Digitized approaches are giving new life to centuries-old assets like the Scottish canals
When the Scottish canals were built 250 years ago, they became essential infrastructure for the industrial revolution and helped make Glasgow a hub for industry in Europe. In the centuries that followed, trains, automobiles, and other innovations in transportation and communications replaced the canals. By the 1960s, they had become eyesores and dumping grounds for trash—blights on the areas they passed through, as well as flood and health risks. Catherine Topley, CEO of Scottish Canals, shares the work they’ve done to clean up and modernize the canals, making them centers for recreation and unlocking new opportunities for development, investment, and growth. This includes creating digital twins of the canals that integrate real-time data from sensors with forecasted weather data, enabling them to predict flooding and adjust water levels.

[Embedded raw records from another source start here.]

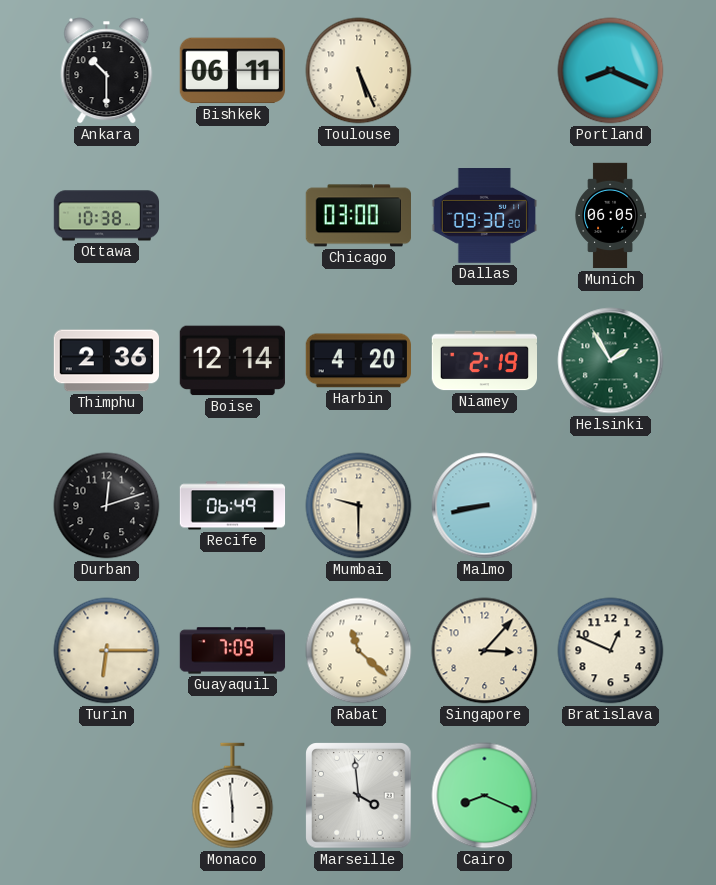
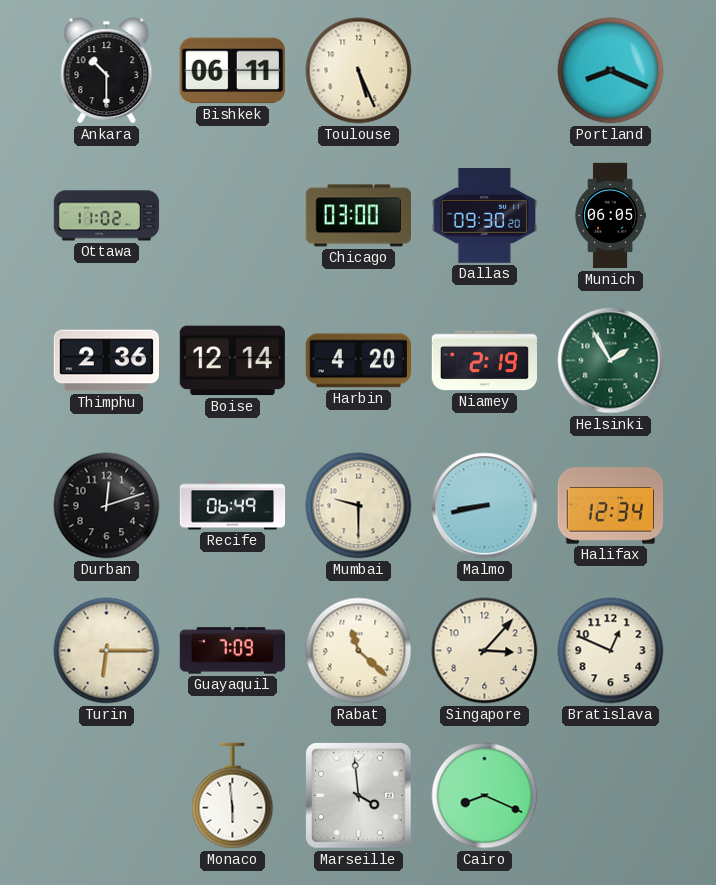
Ottawa: 10:38 -> 11:02
Halifax: none -> 12:34
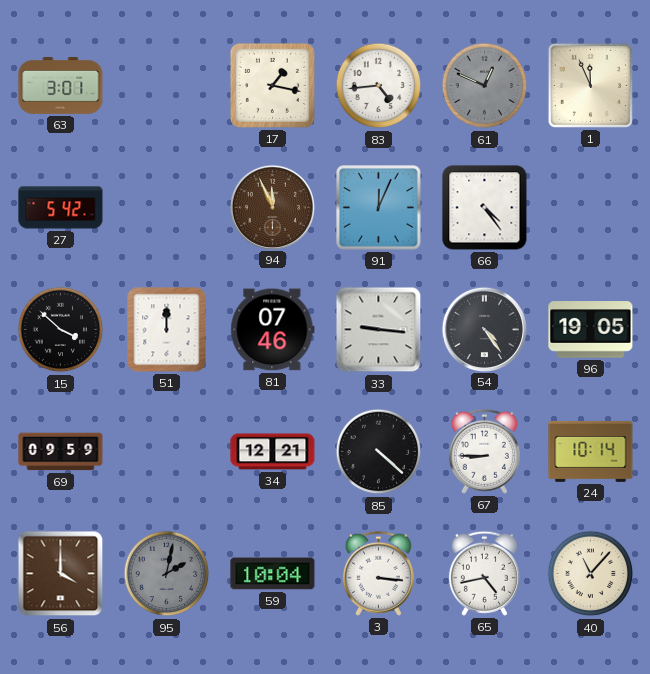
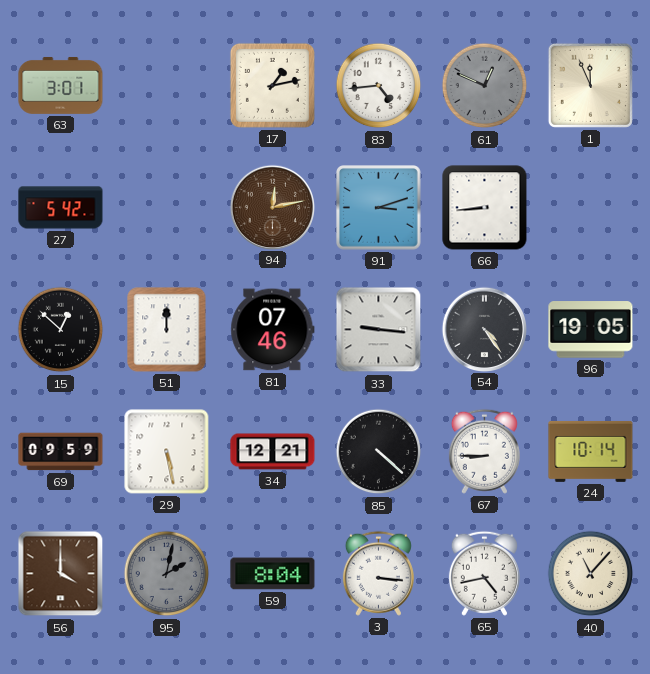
17: 1:17 -> 1:13
94: 11:56 -> 12:13
91: 12:04 -> 3:12
66: 4:24 -> 8:44
15: 3:52 -> 12:52
29: none -> 5:28
59: 10:04 -> 8:04
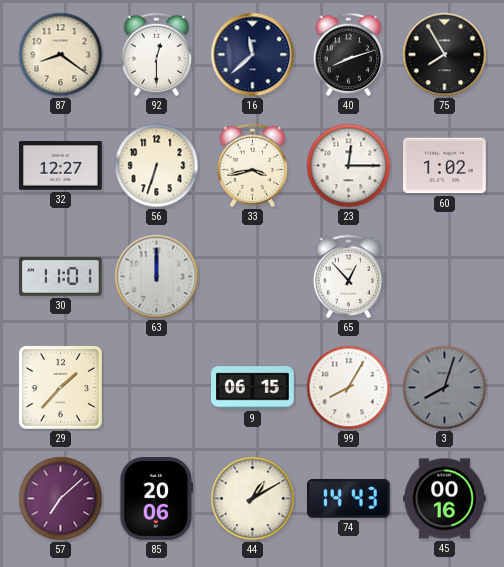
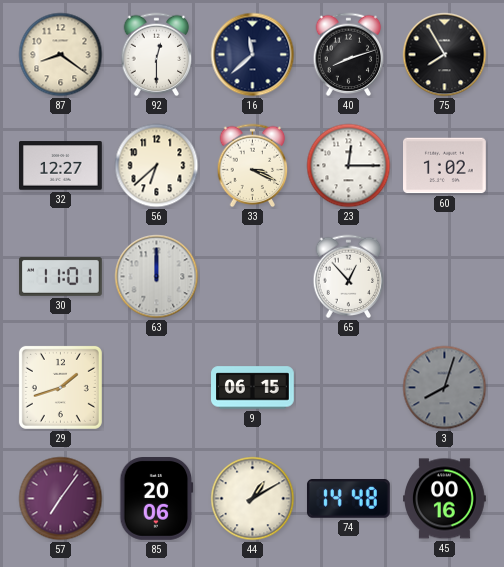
56: 6:33 -> 6:38
33: 3:43 -> 3:19
29: 1:37 -> 1:42
99: 8:05 -> none
57: 7:08 -> 7:06
74: 14:43 -> 14:48
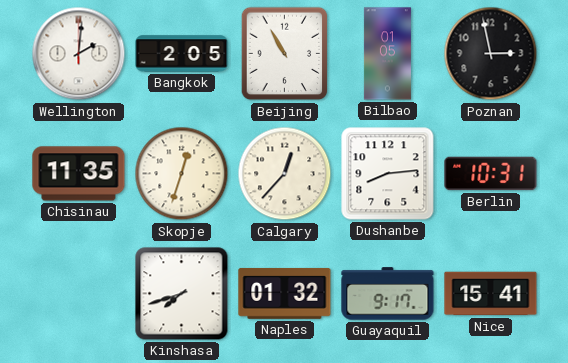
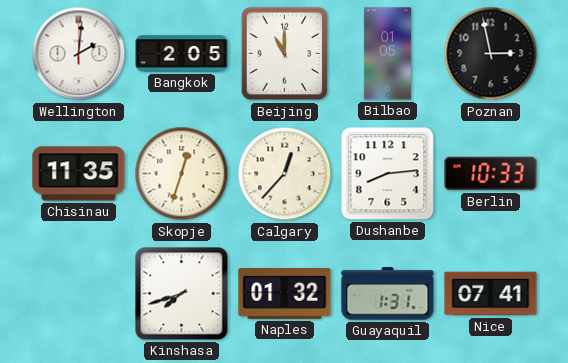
Beijing: 10:55 -> 11:00
Berlin: 10:31 -> 10:33
Guayaquil: 9:17 -> 1:31
Nice: 15:41 -> 07:41
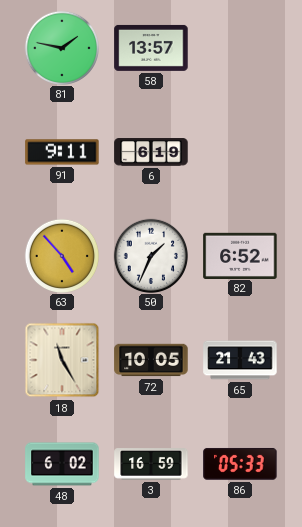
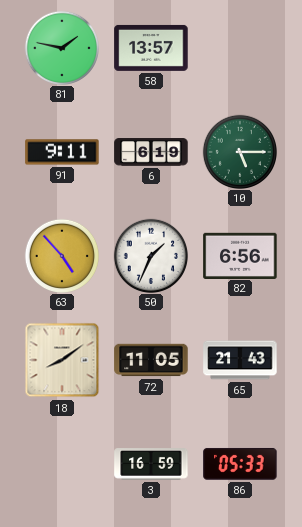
10: none -> 5:15
82: 6:52 -> 6:56
18: 11:25 -> 8:09
72: 10:05 -> 11:05
48: 6:02 -> none
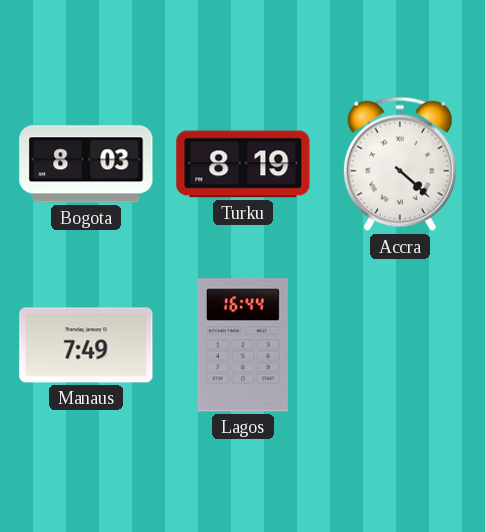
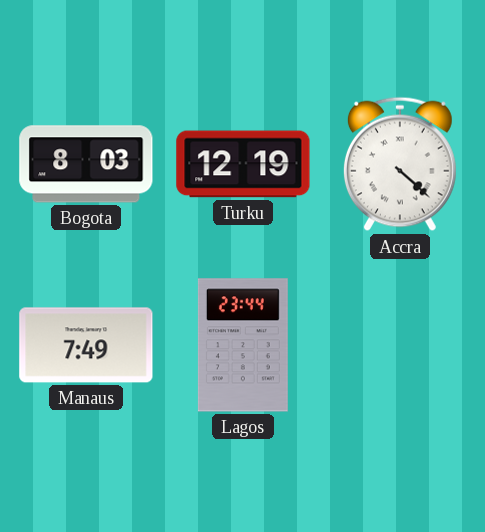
Turku: 8:19 -> 12:19
Lagos: 16:44 -> 23:44
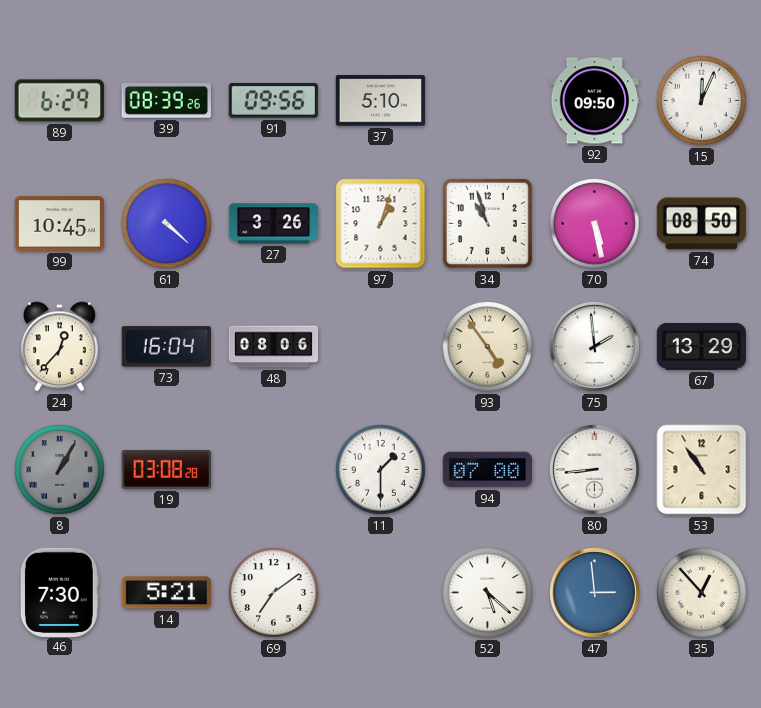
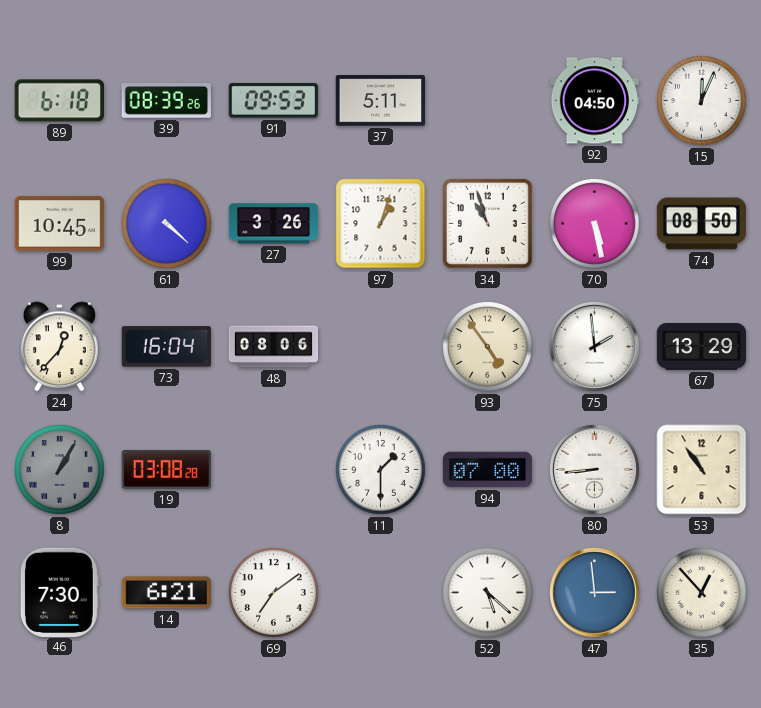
89: 6:29 -> 6:18
91: 09:56 -> 09:53
37: 5:10 -> 5:11
92: 09:50 -> 04:50
14: 5:21 -> 6:21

As a result, health outcomes for residents who live along the canals have begun to improve, with mortality rates down by 3% annually and the risk of chronic health diseases down by nearly 15%. The canals were originally a catalyst for the first industrial revolution. Now, Topley and her teams are using the tools of the fourth industrial revolution to create infrastructure that can serve us for the next 250 years.
About the speaker
Catherine Topley is chief executive officer of Scottish Canals, a non-departmental public body of the Scottish Government established to maximize the social, economic, and environmental benefits of its 250-year-old canal network. An expert in transformational change, corporate strategy and growing public value, Catherine was director of the Scottish Police Authority and the Scottish Prison Service before joining Scottish Canals. She is currently a member of Scottish Governments’ Digital Change Programme Board and a charitable trustee for both Sight Scotland and Veterans Scotland.